Input material —

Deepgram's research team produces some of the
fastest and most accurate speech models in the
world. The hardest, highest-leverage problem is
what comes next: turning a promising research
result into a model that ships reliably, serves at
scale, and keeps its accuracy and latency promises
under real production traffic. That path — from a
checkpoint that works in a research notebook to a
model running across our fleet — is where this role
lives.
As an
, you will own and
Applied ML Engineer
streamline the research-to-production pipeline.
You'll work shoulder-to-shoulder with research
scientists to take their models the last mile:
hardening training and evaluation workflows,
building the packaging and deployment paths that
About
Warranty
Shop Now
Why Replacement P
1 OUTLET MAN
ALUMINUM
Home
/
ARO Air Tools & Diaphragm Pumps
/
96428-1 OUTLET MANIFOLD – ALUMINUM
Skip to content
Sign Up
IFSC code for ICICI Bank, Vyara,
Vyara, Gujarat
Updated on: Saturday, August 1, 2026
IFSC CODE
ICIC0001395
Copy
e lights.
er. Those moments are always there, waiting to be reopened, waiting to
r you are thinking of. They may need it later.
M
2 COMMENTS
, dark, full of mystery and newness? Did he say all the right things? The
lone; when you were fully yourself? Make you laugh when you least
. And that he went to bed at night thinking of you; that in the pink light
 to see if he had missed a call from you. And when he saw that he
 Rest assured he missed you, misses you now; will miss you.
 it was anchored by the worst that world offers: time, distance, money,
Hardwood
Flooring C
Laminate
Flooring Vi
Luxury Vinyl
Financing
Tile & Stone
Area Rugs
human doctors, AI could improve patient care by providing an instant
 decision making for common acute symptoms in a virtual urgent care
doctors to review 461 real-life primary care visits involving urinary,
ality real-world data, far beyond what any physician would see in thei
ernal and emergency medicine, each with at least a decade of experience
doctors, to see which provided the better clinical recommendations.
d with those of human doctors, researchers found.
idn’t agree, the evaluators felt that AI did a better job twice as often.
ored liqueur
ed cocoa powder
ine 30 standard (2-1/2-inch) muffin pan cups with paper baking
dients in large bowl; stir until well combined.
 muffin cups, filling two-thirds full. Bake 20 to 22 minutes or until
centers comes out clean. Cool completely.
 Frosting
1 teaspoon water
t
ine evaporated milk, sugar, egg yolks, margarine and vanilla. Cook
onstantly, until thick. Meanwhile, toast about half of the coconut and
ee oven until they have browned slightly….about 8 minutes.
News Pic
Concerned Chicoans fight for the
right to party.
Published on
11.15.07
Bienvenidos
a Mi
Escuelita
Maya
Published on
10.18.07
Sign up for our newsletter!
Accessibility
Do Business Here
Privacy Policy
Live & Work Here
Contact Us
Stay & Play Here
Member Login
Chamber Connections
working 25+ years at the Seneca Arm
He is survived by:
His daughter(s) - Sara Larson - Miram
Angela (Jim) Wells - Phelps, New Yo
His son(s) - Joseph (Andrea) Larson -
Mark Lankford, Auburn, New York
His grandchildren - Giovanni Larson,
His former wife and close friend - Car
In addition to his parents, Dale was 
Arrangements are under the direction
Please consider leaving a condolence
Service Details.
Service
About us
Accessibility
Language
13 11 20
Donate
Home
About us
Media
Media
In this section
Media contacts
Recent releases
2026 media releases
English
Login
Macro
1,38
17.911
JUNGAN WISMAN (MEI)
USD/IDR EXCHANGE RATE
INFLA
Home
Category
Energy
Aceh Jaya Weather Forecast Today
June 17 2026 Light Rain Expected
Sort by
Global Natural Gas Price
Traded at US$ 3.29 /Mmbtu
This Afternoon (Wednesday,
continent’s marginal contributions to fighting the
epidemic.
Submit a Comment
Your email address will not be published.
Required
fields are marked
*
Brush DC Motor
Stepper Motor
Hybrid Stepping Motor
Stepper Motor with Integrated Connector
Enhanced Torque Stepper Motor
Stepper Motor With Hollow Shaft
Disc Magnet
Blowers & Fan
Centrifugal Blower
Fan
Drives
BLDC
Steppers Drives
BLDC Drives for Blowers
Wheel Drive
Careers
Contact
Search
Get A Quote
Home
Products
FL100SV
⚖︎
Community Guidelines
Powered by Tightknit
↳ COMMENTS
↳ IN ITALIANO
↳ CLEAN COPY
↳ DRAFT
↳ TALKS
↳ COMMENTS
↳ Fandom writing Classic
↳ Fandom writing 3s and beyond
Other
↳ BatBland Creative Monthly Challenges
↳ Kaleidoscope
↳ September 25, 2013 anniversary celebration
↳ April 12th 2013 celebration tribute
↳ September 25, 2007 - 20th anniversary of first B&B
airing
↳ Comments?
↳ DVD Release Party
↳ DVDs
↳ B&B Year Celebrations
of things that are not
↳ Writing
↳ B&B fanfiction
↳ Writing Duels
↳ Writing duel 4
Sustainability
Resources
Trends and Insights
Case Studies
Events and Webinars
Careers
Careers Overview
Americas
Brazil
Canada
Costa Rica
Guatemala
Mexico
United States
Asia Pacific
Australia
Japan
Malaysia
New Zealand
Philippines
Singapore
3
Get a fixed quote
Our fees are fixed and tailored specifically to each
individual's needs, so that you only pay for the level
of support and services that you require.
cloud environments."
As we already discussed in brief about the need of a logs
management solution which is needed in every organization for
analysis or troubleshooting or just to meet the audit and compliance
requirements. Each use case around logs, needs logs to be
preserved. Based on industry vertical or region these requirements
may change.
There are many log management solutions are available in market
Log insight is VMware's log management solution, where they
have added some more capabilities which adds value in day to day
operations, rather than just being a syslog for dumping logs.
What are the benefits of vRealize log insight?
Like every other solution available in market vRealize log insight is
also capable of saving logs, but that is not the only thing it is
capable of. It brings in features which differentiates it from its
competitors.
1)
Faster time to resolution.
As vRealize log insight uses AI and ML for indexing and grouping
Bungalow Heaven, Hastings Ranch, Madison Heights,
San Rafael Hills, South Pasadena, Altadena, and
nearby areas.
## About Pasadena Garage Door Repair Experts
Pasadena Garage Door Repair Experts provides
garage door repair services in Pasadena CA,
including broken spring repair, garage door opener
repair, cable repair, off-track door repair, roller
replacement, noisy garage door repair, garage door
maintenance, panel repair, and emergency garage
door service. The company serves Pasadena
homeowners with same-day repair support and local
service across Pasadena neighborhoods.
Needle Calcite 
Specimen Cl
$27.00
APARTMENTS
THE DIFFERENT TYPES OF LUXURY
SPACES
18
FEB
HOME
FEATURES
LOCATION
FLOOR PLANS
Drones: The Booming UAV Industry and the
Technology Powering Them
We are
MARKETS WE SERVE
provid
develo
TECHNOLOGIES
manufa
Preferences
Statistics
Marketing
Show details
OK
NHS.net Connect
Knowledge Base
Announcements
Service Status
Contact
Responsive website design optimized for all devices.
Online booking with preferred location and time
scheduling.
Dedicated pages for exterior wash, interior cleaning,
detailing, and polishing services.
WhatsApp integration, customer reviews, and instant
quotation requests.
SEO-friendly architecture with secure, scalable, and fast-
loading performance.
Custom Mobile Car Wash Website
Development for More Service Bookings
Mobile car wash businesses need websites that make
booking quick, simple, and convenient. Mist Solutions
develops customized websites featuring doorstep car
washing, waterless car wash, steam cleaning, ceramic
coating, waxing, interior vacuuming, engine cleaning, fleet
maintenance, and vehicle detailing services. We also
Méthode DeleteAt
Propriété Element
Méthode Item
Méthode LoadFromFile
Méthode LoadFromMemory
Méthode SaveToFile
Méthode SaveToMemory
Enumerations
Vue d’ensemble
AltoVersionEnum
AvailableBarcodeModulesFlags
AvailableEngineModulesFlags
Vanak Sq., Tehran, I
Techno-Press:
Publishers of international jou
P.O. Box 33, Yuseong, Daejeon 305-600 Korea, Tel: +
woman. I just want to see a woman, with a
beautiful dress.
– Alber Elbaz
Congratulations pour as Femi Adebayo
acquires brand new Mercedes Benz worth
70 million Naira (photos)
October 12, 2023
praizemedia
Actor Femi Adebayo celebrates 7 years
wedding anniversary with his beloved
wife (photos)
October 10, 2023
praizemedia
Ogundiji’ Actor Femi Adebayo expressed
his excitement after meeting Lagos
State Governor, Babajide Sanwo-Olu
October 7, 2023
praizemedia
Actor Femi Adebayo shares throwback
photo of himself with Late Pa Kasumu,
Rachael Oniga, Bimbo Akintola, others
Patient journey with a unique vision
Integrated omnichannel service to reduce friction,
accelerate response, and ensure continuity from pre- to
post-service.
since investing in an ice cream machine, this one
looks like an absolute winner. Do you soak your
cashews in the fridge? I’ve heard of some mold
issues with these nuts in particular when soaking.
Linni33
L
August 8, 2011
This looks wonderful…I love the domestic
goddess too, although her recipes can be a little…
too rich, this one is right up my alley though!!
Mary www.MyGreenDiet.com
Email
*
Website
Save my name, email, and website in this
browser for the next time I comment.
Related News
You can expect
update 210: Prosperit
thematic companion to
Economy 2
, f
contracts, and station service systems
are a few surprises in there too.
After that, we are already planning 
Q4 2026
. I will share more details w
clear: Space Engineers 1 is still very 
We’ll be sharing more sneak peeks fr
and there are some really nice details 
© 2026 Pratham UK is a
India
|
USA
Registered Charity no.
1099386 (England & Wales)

Task to carry out —
The expected answer is an exact copy of the lines above, beginning at the line with "His daughter(s) - Sara Larson - Miram" and ending at the line with "In this section", with both ends in.

Completed task —
His daughter(s) - Sara Larson - Miram
Angela (Jim) Wells - Phelps, New Yo
His son(s) - Joseph (Andrea) Larson -
Mark Lankford, Auburn, New York
His grandchildren - Giovanni Larson,
His former wife and close friend - Car
In addition to his parents, Dale was 
Arrangements are under the direction
Please consider leaving a condolence
Service Details.
Service
About us
Accessibility
Language
13 11 20
Donate
Home
About us
Media
Media
In this section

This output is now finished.